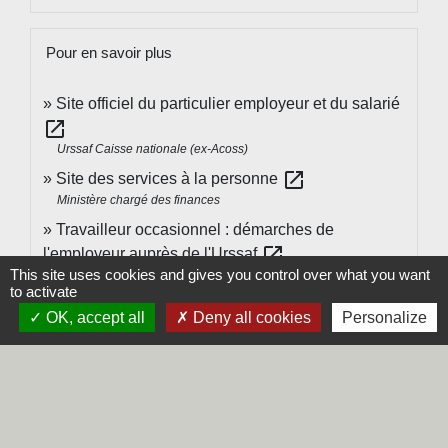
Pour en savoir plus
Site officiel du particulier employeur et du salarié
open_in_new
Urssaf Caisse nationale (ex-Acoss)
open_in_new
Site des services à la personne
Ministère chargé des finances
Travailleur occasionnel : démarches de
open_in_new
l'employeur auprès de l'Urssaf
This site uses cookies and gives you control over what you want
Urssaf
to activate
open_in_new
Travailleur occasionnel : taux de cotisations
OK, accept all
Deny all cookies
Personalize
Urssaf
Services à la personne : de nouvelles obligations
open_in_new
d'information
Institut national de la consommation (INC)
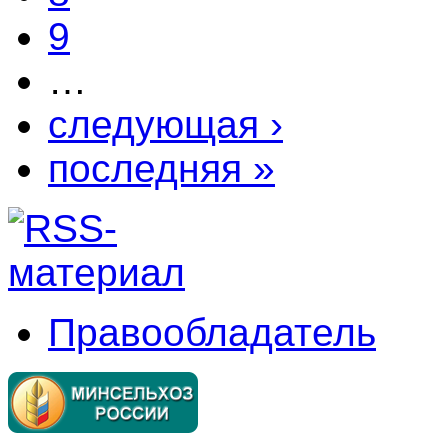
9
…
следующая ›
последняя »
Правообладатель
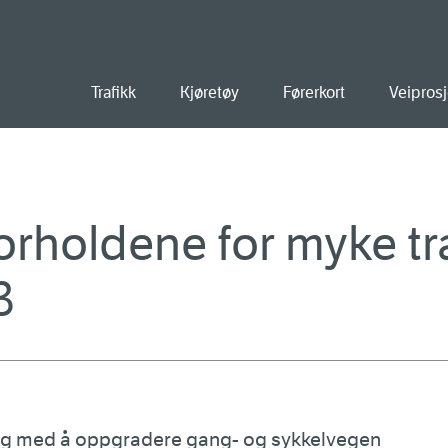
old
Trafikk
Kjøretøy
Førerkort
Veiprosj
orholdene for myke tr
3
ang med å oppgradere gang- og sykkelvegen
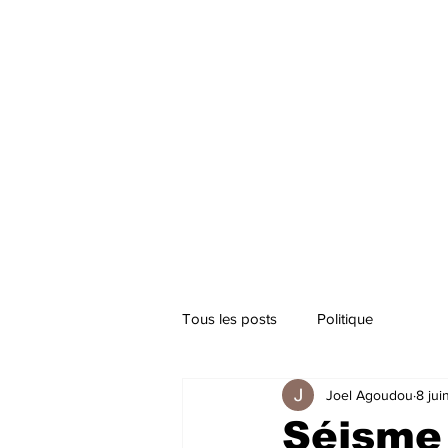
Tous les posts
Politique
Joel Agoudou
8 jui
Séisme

------------------------------------------------------------

■ **DESCRIPTION OF THE TASK**:
Where the string "cookies" occurs in the data, return the whole line.

■ **EXERCISE SOLUTION**:
This site uses cookies and gives you control over what you want
Deny all cookies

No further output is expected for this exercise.